Bangladesh and India’s key ports — Chattogram Port and Mundra Port — are under mounting pressure as surging trade volumes collide with capacity constraints, prompting operational strain and rising costs for exporters, shipping lines and inland logistics operators alike.
In Chattogram, the summer spike in vessel traffic is largely a fallout from India’s recent clampdown on land-based trade with Bangladesh. In May, New Delhi imposed sweeping restrictions on several Bangladesh exports via land routes, including ready-made garments, jute products and processed foods, in response to Dhaka’s earlier ban on yarn imports from India through land ports. As land corridors dried up, traders rerouted shipments to sea, causing a flood of containers into Chattogram. The Port of Chattogram now handles more than 90 percent of Bangladesh’s foreign trade, amplifying its exposure to overload.
In August, the port’s New Mooring Container Terminal (NCT) processed about 122,517 TEUs, up 27.6 percent over the same month last year. The port’s overall throughput for 2025 is projected to reach 3.7 million TEUs, a near-13 percent increase over 2024.
Despite the surge, the port has seen signs of breathing room in recent weeks: average waiting times to berth have dropped from peaks of 4.5 days to about 1.19 days, according to Kuehne+Nagel’s operational updates. Yard occupancy remains high, at about 85.4 percent, prompting stricter time limits—especially on gearless vessels. Four vessels were waiting for a berth at the time of reporting.
Some of the easing reflects concerted efforts by port authorities to speed handling and limit container dwell time. But structural constraints persist: equipment bottlenecks, yard space limits, road congestion and periodic labour unrest continue to dampen operational flexibility. Over September, protests among port workers added strain to already delicate processes.

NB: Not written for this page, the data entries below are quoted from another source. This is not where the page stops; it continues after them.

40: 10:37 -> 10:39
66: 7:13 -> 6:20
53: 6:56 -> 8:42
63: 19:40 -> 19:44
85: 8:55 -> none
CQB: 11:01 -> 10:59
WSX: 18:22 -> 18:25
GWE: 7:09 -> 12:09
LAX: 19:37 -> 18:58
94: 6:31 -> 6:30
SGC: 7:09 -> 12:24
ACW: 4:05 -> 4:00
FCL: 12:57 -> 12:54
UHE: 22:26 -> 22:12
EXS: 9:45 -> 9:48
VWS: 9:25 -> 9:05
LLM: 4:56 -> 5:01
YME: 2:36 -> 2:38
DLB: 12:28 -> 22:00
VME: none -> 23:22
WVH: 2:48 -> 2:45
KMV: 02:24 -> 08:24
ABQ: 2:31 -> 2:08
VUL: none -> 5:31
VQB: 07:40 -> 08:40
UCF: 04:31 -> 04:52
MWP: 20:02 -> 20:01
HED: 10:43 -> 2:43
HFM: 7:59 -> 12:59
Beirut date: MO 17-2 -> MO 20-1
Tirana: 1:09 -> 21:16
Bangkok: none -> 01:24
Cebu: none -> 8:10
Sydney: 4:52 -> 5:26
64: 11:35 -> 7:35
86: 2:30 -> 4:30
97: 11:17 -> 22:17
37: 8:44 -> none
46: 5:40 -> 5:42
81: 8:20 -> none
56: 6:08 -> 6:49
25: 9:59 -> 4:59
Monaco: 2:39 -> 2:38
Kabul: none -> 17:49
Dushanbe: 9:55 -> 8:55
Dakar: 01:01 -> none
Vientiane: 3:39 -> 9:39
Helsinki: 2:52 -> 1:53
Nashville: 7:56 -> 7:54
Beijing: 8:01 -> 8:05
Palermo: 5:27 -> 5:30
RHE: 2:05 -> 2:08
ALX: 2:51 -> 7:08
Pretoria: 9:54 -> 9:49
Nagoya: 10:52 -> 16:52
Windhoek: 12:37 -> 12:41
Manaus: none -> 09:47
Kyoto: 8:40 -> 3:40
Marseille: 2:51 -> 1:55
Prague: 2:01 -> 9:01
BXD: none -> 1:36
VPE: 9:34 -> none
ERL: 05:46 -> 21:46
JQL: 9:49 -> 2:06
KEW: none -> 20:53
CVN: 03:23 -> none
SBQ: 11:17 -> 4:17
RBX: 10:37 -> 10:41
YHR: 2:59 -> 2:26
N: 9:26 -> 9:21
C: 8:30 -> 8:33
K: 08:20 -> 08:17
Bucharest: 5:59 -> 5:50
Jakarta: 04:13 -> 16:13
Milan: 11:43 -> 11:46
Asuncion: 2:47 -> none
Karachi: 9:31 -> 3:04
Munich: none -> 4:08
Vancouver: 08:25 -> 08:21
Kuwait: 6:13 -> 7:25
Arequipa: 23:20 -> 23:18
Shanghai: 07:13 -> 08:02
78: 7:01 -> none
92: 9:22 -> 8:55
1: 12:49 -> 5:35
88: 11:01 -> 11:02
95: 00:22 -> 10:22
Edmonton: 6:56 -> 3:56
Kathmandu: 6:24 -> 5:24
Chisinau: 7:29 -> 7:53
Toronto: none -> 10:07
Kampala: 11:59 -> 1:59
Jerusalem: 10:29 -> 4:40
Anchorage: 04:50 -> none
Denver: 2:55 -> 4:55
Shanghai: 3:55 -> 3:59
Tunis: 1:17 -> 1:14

India’s Mundra Port, meanwhile, is reeling from landside delays that threaten freight flows into northern states. Vessel waiting times at Mundra have slightly improved—from 1.48 days to 1.38 days over the past week—but still exceed earlier norms. The port is contending with container yard congestion, limited gate capacity and growing inward demand as exporters and importers reroute through seaports rather than over extended land corridors.
Mundra’s situation is not isolated. Across India’s western seaboard, lines stretching into rail and road networks are inching toward saturation. Monsoon weather intermittently interrupts terminal operations, and hinterland connectivity remains a critical constraint for inland distribution.
The clash of surging volumes and constrained infrastructure is driving freight cost inflation and delays. For Bangladesh exporters, sea routing is inherently costlier and slower than land transit. For Indian importers, the rerouting of goods from land to sea can add layers of logistics complexity and lead times. Moreover, dependence on overburdened ports amplifies vulnerability: any disruption — whether from storms, breakdowns or labour stoppages — could cascade into supply chain stoppages across a wide region.
Looking ahead, incremental optimizations may not be enough for these ports. Both ports will need to accelerate infrastructure upgrades — adding yard capacity, boosting crane productivity, expanding road and rail links, and deploying smart container stacking and scheduling systems.
For Chattogram, faster development of satellite container depots and unlocking land access for overflow stockpiles will be critical. For Mundra, improvements in gate throughput, hinterland rail links and digital freight management could help absorb the load.
If policy conditions shift (for example, if India revisits land-port restrictions), some pressure may ease. But for now, South Asia’s busiest maritime gateways remain in the eye of a container storm.